For halos , \epsilon depends indeed on their mean overdensity .
Halos with a mean overdensity of about 2000 were used to compute the halo two-point correlation function , \xi _ { hh } , tested with two different group finding algorithms : the friends of friends and the spherical overdensity algorithm .
It is certainly believed that the rate of growth of this \xi _ { hh } will give a good estimate of the evolution of the galaxy two-point correlation function , at least from z \sim 1 to the present epoch .
The values we get for \epsilon _ { hh } range from 1.54 for ( 1,0 ) to -0.36 for ( 0.2,0 ) , as measured by the evolution of \xi _ { hh } from z \sim 1.0 to the present epoch .
These values could be used to constrain the cosmological scenario .

The evolution of the pairwise velocity dispersion for the mass and halo distribution is measured and compared with the evolution predicted by the Cosmic Virial Theorem ( CVT ) .

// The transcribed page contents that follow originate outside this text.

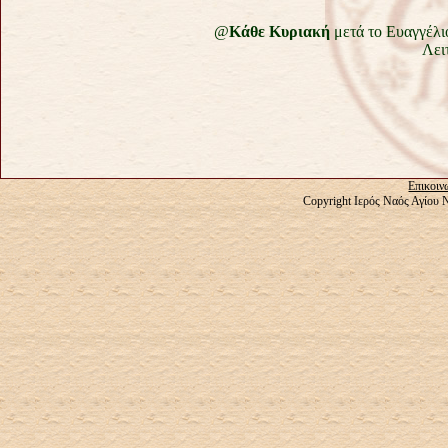
@
Κάθε Κυριακή
μετά το Ευαγγέλι
Λει
Επικοιν
Copyright Ιερός Ναός Αγίου 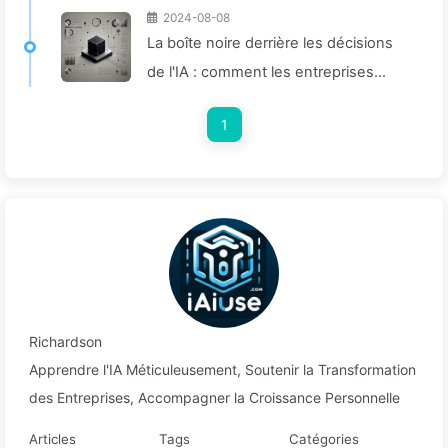
2024-08-08
La boîte noire derrière les décisions
de l'IA : comment les entreprises
peuvent éviter les pièges intelligents
1
et remodeler leurs processus
décisionnels – Apprenez lentement
l'IA 136
Richardson
Apprendre l'IA Méticuleusement, Soutenir la Transformation
des Entreprises, Accompagner la Croissance Personnelle
Articles
Tags
Catégories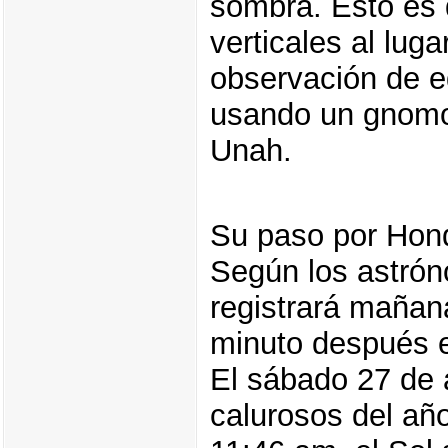
sombra. Esto es 
verticales al lug
observación de e
usando un gnomon
Unah.
Su paso por Hon
Según los astró
registrará mañan
minuto después 
El sábado 27 de 
calurosos del año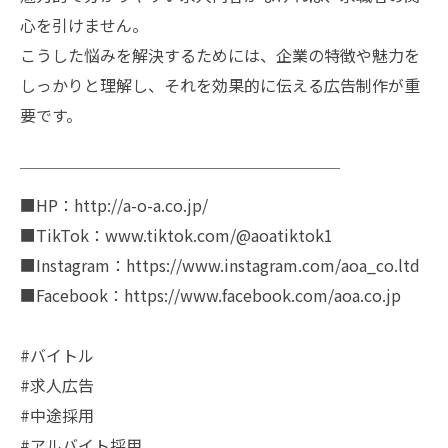
心を引けません。
こうした悩みを解決するためには、企業の特徴や魅力を
しっかりと理解し、それを効果的に伝える広告制作が重
要です。
￣￣￣￣￣￣￣￣￣￣￣￣￣￣￣￣￣￣￣￣
■HP：http://a-o-a.co.jp/
■TikTok：www.tiktok.com/@aoatiktok1
■Instagram：https://www.instagram.com/aoa_co.ltd
■Facebook：https://www.facebook.com/aoa.co.jp
#バイトル
#求人広告
#中途採用
#アルバイト採用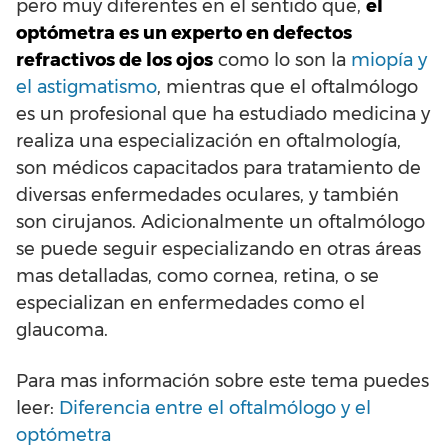
pero muy diferentes en el sentido que,
el
optómetra es un experto en defectos
refractivos de los ojos
como lo son la
miopía y
el astigmatismo
, mientras que el oftalmólogo
es un profesional que ha estudiado medicina y
realiza una especialización en oftalmología,
son médicos capacitados para tratamiento de
diversas enfermedades oculares, y también
son cirujanos. Adicionalmente un oftalmólogo
se puede seguir especializando en otras áreas
mas detalladas, como cornea, retina, o se
especializan en enfermedades como el
glaucoma.
Para mas información sobre este tema puedes
leer:
Diferencia entre el oftalmólogo y el
optómetra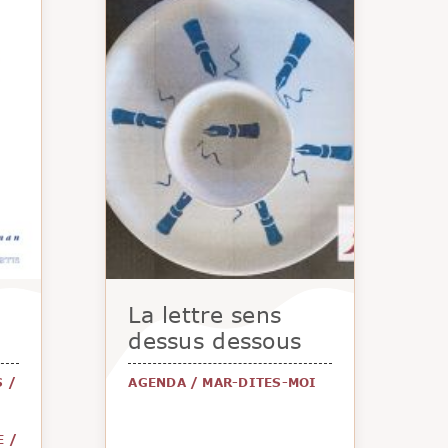
La lettre sens
dessus dessous
S
/
AGENDA
/
MAR-DITES-MOI
E
/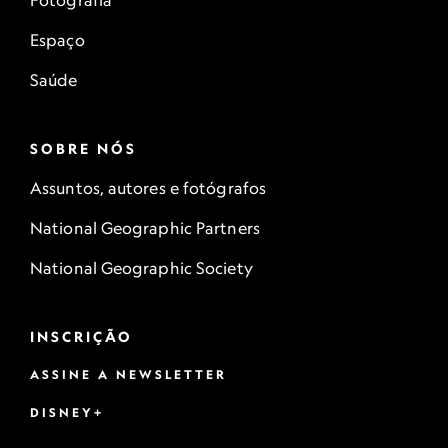
Fotografia
Espaço
Saúde
SOBRE NÓS
Assuntos, autores e fotógrafos
National Geographic Partners
National Geographic Society
INSCRIÇÃO
ASSINE A NEWSLETTER
DISNEY+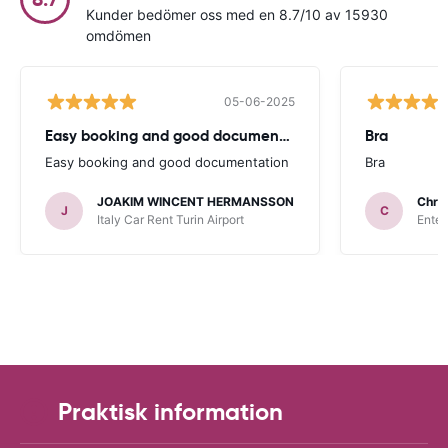
Kunder bedömer oss med en 8.7/10 av 15930
omdömen
05-06-2025
Easy booking and good documentation
Bra
Easy booking and good documentation
Bra
JOAKIM WINCENT HERMANSSON
Chris
J
C
Italy Car Rent Turin Airport
Enter
Praktisk information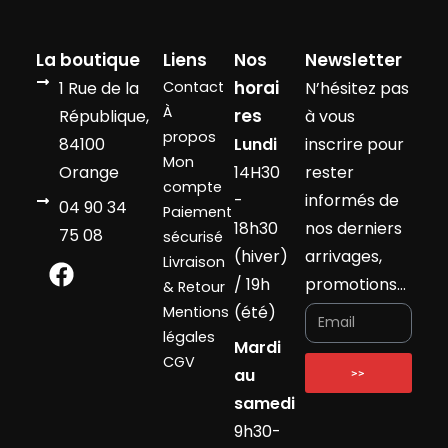
La boutique
Liens
Nos
Newsletter
horai
1 Rue de la
Contact
N’hésitez pas
À
res
République,
à vous
propos
84100
Lundi
inscrire pour
Mon
Orange
14H30
rester
compte
-
informés de
04 90 34
Paiement
18h30
nos derniers
75 08
sécurisé
(hiver)
arrivages,
Livraison
/ 19h
promotions…
& Retour
(été)
Mentions
légales
Mardi
CGV
au
>>
samedi
9h30-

According to the CVT , \sigma ( r,z ) ^ { 2 } \sim GQ \rho ( z ) r ^ { 2 } \xi ( r,z ) or \sigma \propto ( 1 + z ) ^ { - \mbox { $ \epsilon$ } / 2 } .
The values of \epsilon measured from our simulated velocities differ from those given by the evolution of \xi and the CVT , keeping \gamma and Q constant : \mbox { $ \epsilon$ } = 1.78 \pm 0.13 for ( 1,0 ) or \mbox { $ \epsilon$ } = 1.40 \pm 0.28 for ( 0.2,0 ) .